→ YOUR INSTRUCTIONS
Report every line in the listing that contains the string "checkout".

→ PROVIDED DATA
==========
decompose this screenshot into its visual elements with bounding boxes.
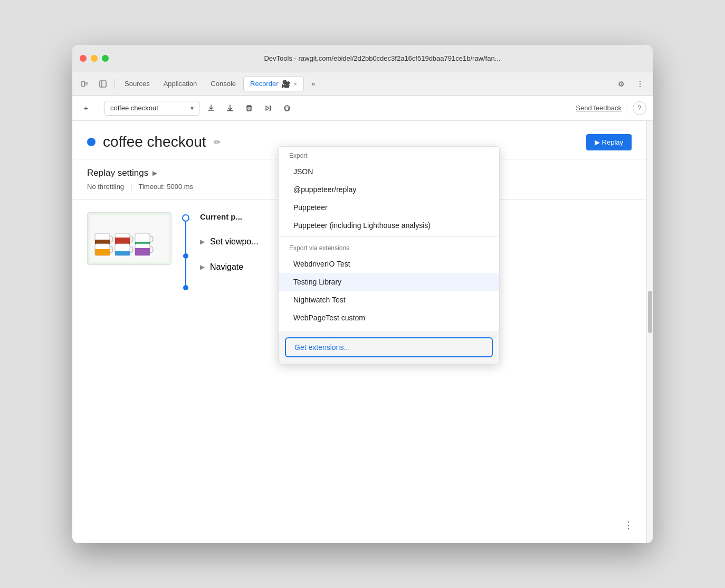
- timeline-line-2: [185, 259, 186, 285]
- maximize-button[interactable]: [102, 55, 109, 62]
- export-json-item[interactable]: JSON: [279, 163, 499, 181]
- recorder-panel: coffee checkout ✏ ▶ Replay Replay settin…: [72, 121, 646, 543]
- minimize-button[interactable]: [91, 55, 98, 62]
- back-icon[interactable]: [77, 77, 93, 91]
- tab-divider-1: [115, 79, 115, 89]
- set-viewport-label: Set viewpo...: [210, 237, 259, 246]
- svg-rect-20: [135, 248, 150, 255]
- recording-select[interactable]: coffee checkout ▾: [104, 101, 199, 116]
- titlebar: DevTools - rawgit.com/ebidel/2d2bb0cdec3…: [72, 45, 653, 72]
- step-expand-icon[interactable]: ▶: [200, 238, 205, 245]
- export-testing-library-item[interactable]: Testing Library: [279, 273, 499, 291]
- toolbar-divider-1: [99, 103, 99, 113]
- settings-icon[interactable]: ⚙: [613, 77, 629, 91]
- close-button[interactable]: [80, 55, 87, 62]
- expand-arrow-icon: ▶: [152, 169, 157, 177]
- edit-title-icon[interactable]: ✏: [214, 137, 221, 147]
- timeline-dot-1: [183, 253, 188, 259]
- svg-rect-1: [100, 81, 106, 87]
- step-timeline: [182, 212, 189, 290]
- export-webpagetest-item[interactable]: WebPageTest custom: [279, 309, 499, 327]
- help-button[interactable]: ?: [633, 101, 646, 115]
- navigate-label: Navigate: [210, 262, 243, 272]
- window-title: DevTools - rawgit.com/ebidel/2d2bb0cdec3…: [119, 54, 645, 62]
- svg-rect-2: [227, 110, 233, 111]
- devtools-window: DevTools - rawgit.com/ebidel/2d2bb0cdec3…: [72, 45, 653, 543]
- timeline-line-1: [185, 222, 186, 253]
- tabbar: Sources Application Console Recorder 🎥 ×…: [72, 72, 653, 96]
- export-via-extensions-label: Export via extensions: [279, 239, 499, 255]
- tab-sources[interactable]: Sources: [118, 77, 156, 91]
- tab-recorder[interactable]: Recorder 🎥 ×: [243, 77, 304, 91]
- timeline-circle-top: [182, 214, 189, 222]
- tab-more[interactable]: »: [305, 77, 321, 91]
- send-feedback-link[interactable]: Send feedback: [576, 104, 622, 112]
- dropdown-spacer: [279, 327, 499, 331]
- dropdown-divider-1: [279, 236, 499, 237]
- tab-close-icon[interactable]: ×: [293, 81, 297, 87]
- tab-console[interactable]: Console: [204, 77, 242, 91]
- export-section-label: Export: [279, 147, 499, 163]
- recording-title: coffee checkout: [103, 134, 206, 150]
- export-webdriverio-item[interactable]: WebdriverIO Test: [279, 255, 499, 273]
- delete-button[interactable]: [242, 101, 256, 116]
- export-nightwatch-item[interactable]: Nightwatch Test: [279, 291, 499, 309]
- traffic-lights: [80, 55, 109, 62]
- panel-icon[interactable]: [94, 77, 111, 91]
- tab-right-icons: ⚙ ⋮: [613, 77, 648, 91]
- get-extensions-item[interactable]: Get extensions...: [285, 337, 493, 357]
- navigate-expand-icon[interactable]: ▶: [200, 263, 205, 271]
- chevron-down-icon: ▾: [190, 105, 194, 112]
- svg-rect-16: [95, 249, 110, 255]
- three-dots-button[interactable]: ⋮: [621, 518, 636, 533]
- export-dropdown: Export JSON @puppeteer/replay Puppeteer …: [278, 146, 500, 364]
- export-puppeteer-lighthouse-item[interactable]: Puppeteer (including Lighthouse analysis…: [279, 216, 499, 234]
- export-button[interactable]: [204, 101, 218, 116]
- record-button[interactable]: [280, 101, 294, 116]
- scrollbar[interactable]: [646, 121, 653, 543]
- export-puppeteer-item[interactable]: Puppeteer: [279, 198, 499, 216]
- download-button[interactable]: [223, 101, 237, 116]
- toolbar-divider-2: [627, 103, 627, 113]
- svg-rect-18: [115, 251, 130, 255]
- svg-rect-3: [247, 107, 251, 111]
- main-content: coffee checkout ✏ ▶ Replay Replay settin…: [72, 121, 653, 543]
- step-thumbnail-image: [87, 212, 171, 265]
- tab-application[interactable]: Application: [157, 77, 204, 91]
- more-icon[interactable]: ⋮: [632, 77, 648, 91]
- add-recording-button[interactable]: +: [79, 101, 93, 116]
- export-puppeteer-replay-item[interactable]: @puppeteer/replay: [279, 181, 499, 198]
- svg-rect-0: [82, 81, 84, 87]
- scrollbar-thumb[interactable]: [648, 291, 652, 333]
- timeline-dot-2: [183, 285, 188, 290]
- step-play-button[interactable]: [261, 101, 275, 116]
- recorder-toolbar: + coffee checkout ▾: [72, 96, 653, 121]
- recording-status-dot: [87, 138, 96, 146]
- replay-button[interactable]: ▶ Replay: [586, 134, 632, 150]
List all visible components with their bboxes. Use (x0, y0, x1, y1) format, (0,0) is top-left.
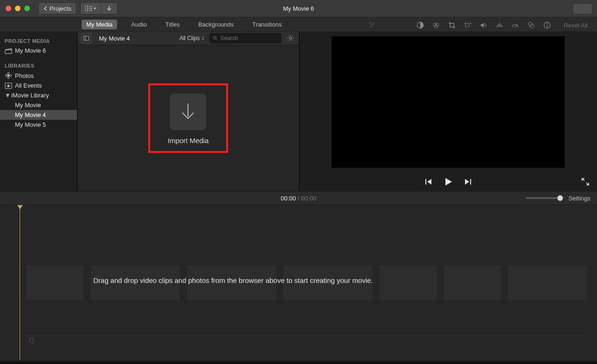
projects-back-label: Projects (49, 5, 71, 12)
color-balance-icon[interactable] (417, 21, 424, 29)
library-list-toggle[interactable]: ▾ (81, 3, 101, 14)
sidebar-project[interactable]: My Movie 6 (0, 46, 77, 55)
svg-line-43 (288, 36, 289, 37)
timeline[interactable]: Drag and drop video clips and photos fro… (0, 205, 597, 360)
timecode-current: 00:00 (281, 195, 296, 202)
projects-back-button[interactable]: Projects (39, 3, 76, 14)
svg-point-4 (369, 23, 370, 24)
browser-settings-button[interactable] (286, 34, 295, 43)
browser-event-title: My Movie 4 (99, 35, 130, 42)
filmstrip-toggle-button[interactable] (81, 33, 91, 43)
toolbar-segment-view: ▾ (80, 2, 118, 14)
stabilization-icon[interactable] (464, 21, 472, 29)
fullscreen-window-button[interactable] (24, 6, 30, 11)
svg-rect-12 (470, 23, 471, 24)
gear-icon (287, 34, 294, 42)
svg-rect-10 (465, 23, 469, 27)
next-button[interactable] (464, 178, 472, 185)
svg-line-46 (292, 36, 293, 37)
crop-icon[interactable] (448, 21, 456, 29)
import-arrow-down-icon (179, 102, 197, 122)
fullscreen-button[interactable] (581, 178, 590, 186)
search-icon (213, 35, 217, 41)
star-box-icon (5, 82, 12, 89)
noise-reduction-icon[interactable] (496, 21, 503, 29)
clip-filter-label: All Clips (180, 35, 200, 41)
svg-point-38 (290, 37, 292, 40)
tab-backgrounds[interactable]: Backgrounds (194, 20, 238, 29)
clip-filter-icon[interactable] (528, 21, 535, 29)
svg-point-31 (6, 75, 7, 76)
sidebar-event-label: My Movie 5 (15, 121, 46, 128)
viewer-controls (305, 172, 591, 191)
reset-all-button[interactable]: Reset All (564, 22, 588, 29)
play-button[interactable] (443, 177, 453, 187)
clip-filter-dropdown[interactable]: All Clips (180, 35, 205, 41)
zoom-thumb[interactable] (557, 195, 563, 201)
close-window-button[interactable] (6, 6, 11, 11)
sidebar-event-my-movie-5[interactable]: My Movie 5 (0, 120, 77, 130)
import-media-label: Import Media (168, 137, 209, 144)
clip-slot (26, 265, 84, 301)
svg-rect-34 (84, 36, 89, 41)
tab-my-media[interactable]: My Media (82, 20, 117, 29)
tab-transitions[interactable]: Transitions (248, 20, 286, 29)
sidebar-imovie-library[interactable]: ▼ iMovie Library (0, 90, 77, 100)
sidebar-event-label: My Movie 4 (15, 111, 46, 118)
svg-rect-49 (470, 179, 471, 185)
minimize-window-button[interactable] (15, 6, 21, 11)
svg-line-44 (292, 40, 293, 41)
sidebar-all-events-label: All Events (15, 82, 42, 89)
svg-line-37 (216, 39, 217, 41)
info-icon[interactable] (543, 21, 551, 29)
svg-rect-0 (85, 6, 88, 11)
search-field[interactable] (209, 33, 281, 43)
timecode-display: 00:00 / 00:00 (0, 195, 597, 202)
sidebar-event-my-movie[interactable]: My Movie (0, 100, 77, 110)
search-input[interactable] (219, 34, 278, 42)
previous-button[interactable] (424, 178, 433, 185)
volume-icon[interactable] (480, 21, 487, 29)
sidebar-photos[interactable]: Photos (0, 70, 77, 81)
svg-point-28 (7, 75, 9, 76)
timeline-settings-button[interactable]: Settings (569, 195, 590, 202)
sidebar-imovie-library-label: iMovie Library (11, 92, 49, 99)
share-button[interactable] (573, 3, 592, 14)
timecode-row: 00:00 / 00:00 Settings (0, 191, 597, 205)
sidebar-event-label: My Movie (15, 102, 41, 109)
clapperboard-icon (5, 48, 12, 54)
music-note-icon (28, 337, 34, 344)
auto-enhance-icon[interactable] (368, 21, 375, 29)
import-toolbar-button[interactable] (101, 3, 117, 14)
playhead[interactable] (20, 205, 20, 360)
svg-point-22 (547, 23, 548, 24)
speed-icon[interactable] (512, 21, 519, 29)
sidebar-all-events[interactable]: All Events (0, 81, 77, 90)
svg-line-45 (288, 40, 289, 41)
viewer-toolstrip: Reset All (368, 20, 588, 31)
audio-track (26, 336, 588, 345)
sidebar-project-media-header: PROJECT MEDIA (0, 35, 77, 46)
window-controls (6, 6, 30, 11)
titlebar: Projects ▾ My Movie 6 (0, 0, 597, 17)
svg-point-30 (7, 77, 9, 79)
updown-chevron-icon (201, 36, 205, 41)
annotation-highlight: Import Media (148, 83, 229, 153)
media-browser: My Movie 4 All Clips (77, 32, 299, 191)
zoom-slider[interactable] (526, 197, 562, 199)
sidebar-photos-label: Photos (15, 72, 34, 79)
sidebar: PROJECT MEDIA My Movie 6 LIBRARIES Photo… (0, 32, 77, 191)
svg-rect-11 (465, 23, 465, 24)
svg-rect-48 (425, 179, 426, 185)
svg-line-18 (515, 25, 517, 27)
toolbar-segment-nav: Projects (38, 2, 76, 14)
tab-audio[interactable]: Audio (126, 20, 151, 29)
disclosure-triangle-icon: ▼ (5, 92, 8, 99)
sidebar-event-my-movie-4[interactable]: My Movie 4 (0, 110, 77, 120)
tab-titles[interactable]: Titles (161, 20, 185, 29)
viewer-canvas (332, 36, 565, 168)
import-media-button[interactable] (170, 94, 206, 130)
svg-point-36 (213, 36, 216, 39)
sidebar-project-label: My Movie 6 (15, 47, 46, 54)
color-correction-icon[interactable] (432, 21, 440, 29)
==========
→ SOLUTION
- recorder-panel: coffee checkout ✏ ▶ Replay Replay settin…: [72, 121, 646, 543]
- recording-select[interactable]: coffee checkout ▾: [104, 101, 199, 116]
- recording-title: coffee checkout: [103, 134, 206, 150]
- main-content: coffee checkout ✏ ▶ Replay Replay settin…: [72, 121, 653, 543]
- recorder-toolbar: + coffee checkout ▾: [72, 96, 653, 121]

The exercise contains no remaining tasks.